Je ne peux pas non plus proposer de musicothérapie dans mon propre cabinet, mes cours ont été reportés et la création d'un nouveau centre de musicothérapie a été mise en attente.

Financièrement, le salaire de mon emploi semble être assuré. Concernant la partie indépendante, j'ai demandé une compensation pour la perte de gain.

Je m'occupe maintenant des garçons de ma sœur deux jours par semaine, j'aide dans le quartier ; je lis, joue de la musique et vais dans la nature.

D'une part, j'apprécie cette "nouvelle vie", d’un autre côté, j’aurais aimé être plus soutenante, me sentir active, travailler.
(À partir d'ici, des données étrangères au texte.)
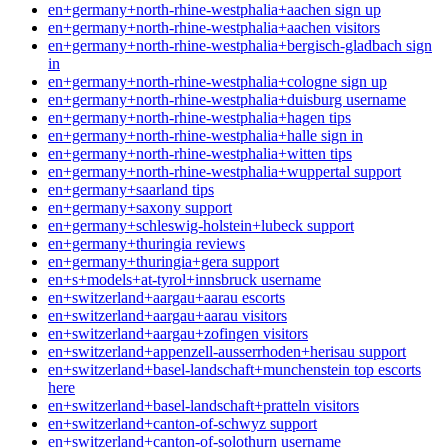
en+germany+north-rhine-westphalia+aachen sign up
en+germany+north-rhine-westphalia+aachen visitors
en+germany+north-rhine-westphalia+bergisch-gladbach sign
in
en+germany+north-rhine-westphalia+cologne sign up
en+germany+north-rhine-westphalia+duisburg username
en+germany+north-rhine-westphalia+hagen tips
en+germany+north-rhine-westphalia+halle sign in
en+germany+north-rhine-westphalia+witten tips
en+germany+north-rhine-westphalia+wuppertal support
en+germany+saarland tips
en+germany+saxony support
en+germany+schleswig-holstein+lubeck support
en+germany+thuringia reviews
en+germany+thuringia+gera support
en+s+models+at-tyrol+innsbruck username
en+switzerland+aargau+aarau escorts
en+switzerland+aargau+aarau visitors
en+switzerland+aargau+zofingen visitors
en+switzerland+appenzell-ausserrhoden+herisau support
en+switzerland+basel-landschaft+munchenstein top escorts
here
en+switzerland+basel-landschaft+pratteln visitors
en+switzerland+canton-of-schwyz support
en+switzerland+canton-of-solothurn username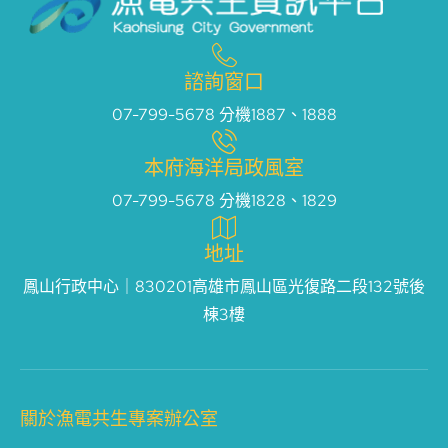
諮詢窗口
07-799-5678 分機1887、1888
本府海洋局政風室
07-799-5678 分機1828、1829
地址
鳳山行政中心｜830201高雄市鳳山區光復路二段132號後
棟3樓
關於漁電共生專案辦公室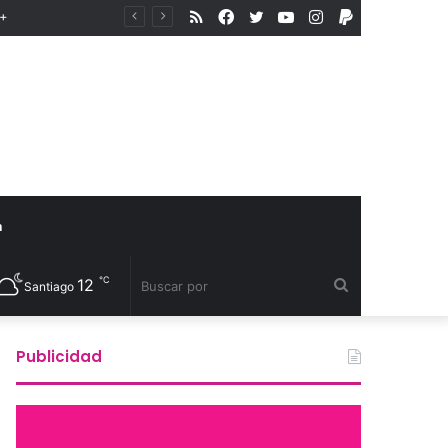
RSS
Facebook
Twitter
YouTube
Instagram
PayPal
A+
a
℃
12
Buscar
Santiago
por
Publicidad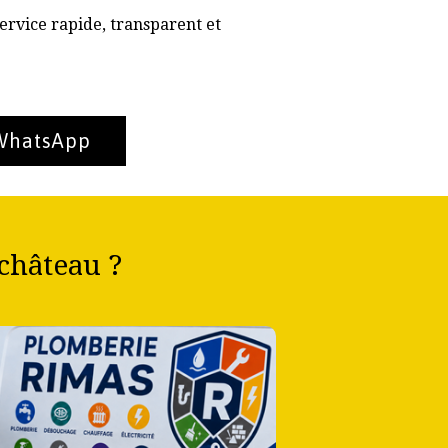
ervice rapide, transparent et
 WhatsApp
château ?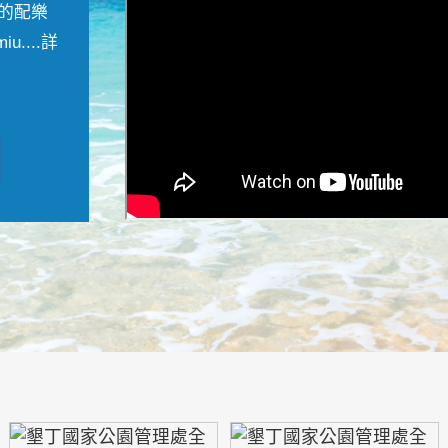
的配樂
....
詳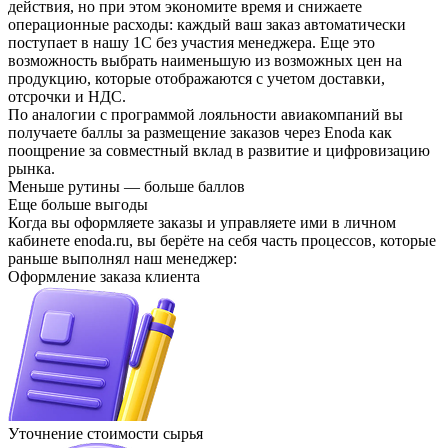
действия, но при этом экономите время и снижаете
операционные расходы: каждый ваш заказ автоматически
поступает в нашу 1С без участия менеджера. Еще это
возможность выбрать наименьшую из возможных цен на
продукцию, которые отображаются с учетом доставки,
отсрочки и НДС.
По аналогии с программой лояльности авиакомпаний вы
получаете баллы за размещение заказов через Enoda как
поощрение за совместный вклад в развитие и цифровизацию
рынка.
Меньше рутины — больше баллов
Еще больше выгоды
Когда вы оформляете заказы и управляете ими в личном
кабинете enoda.ru, вы берёте на себя часть процессов, которые
раньше выполнял наш менеджер:
Оформление заказа клиента
Уточнение стоимости сырья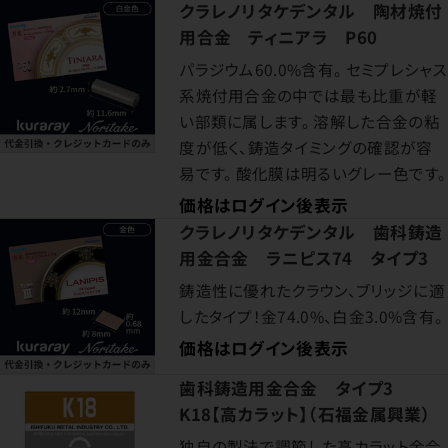
クラレノリタケデンタル 陶材焼付
用合金 ティニアラ P60
パラジウム60.0%含有。 セミプレシャス
系焼付用合金の中では最も比重が軽
い部類に属します。 溶解した合金の粘
度が低く、鋳造タイミングの確認が容
易です。 酸化膜は明るいグレー色です。
価格はログイン後表示
クラレノリタケデンタル 歯科鋳造
用金合金 ラニピス74 タイプ3
鋳造性に優れたクラウン、ブリッジに適
したタイプ！金74.0%、白金3.0%含有。
価格はログイン後表示
歯科鋳造用金合金 タイプ3
K18【高カラット】（石福金属興業）
独自の製法で調節した高カラット金合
À voir si je peux changer cela à l'avenir.

Andrea Erni, trad. DRS / ALM

La voix d'une clinique de réhabilitation

Situation actuelle :

Aucun patient n'est admis dans la salle de musicothérapie. On ne peut pas travailler en musicothérapie active, seulement en réceptive. Il faut porter un masque et maintenir la distanciation requise. La situation est très particulière pour tous. Cependant, le plus difficile pour les patients est qu'ils ne sont pas autorisés à recevoir des visites.

Auparavant, les thérapies se déroulaient dans la salle de musicothérapie et des méthodes actives étaient également utilisées. La musicothérapie représentait un petit îlot au sein de la routine quotidienne de la clinique et était très appréciée pour cela. Si, par exemple, les patients pouvaient produire des sons malgré leur quadriplégie, ils étaient très contents. Ces possibilités tombent à l’eau maintenant.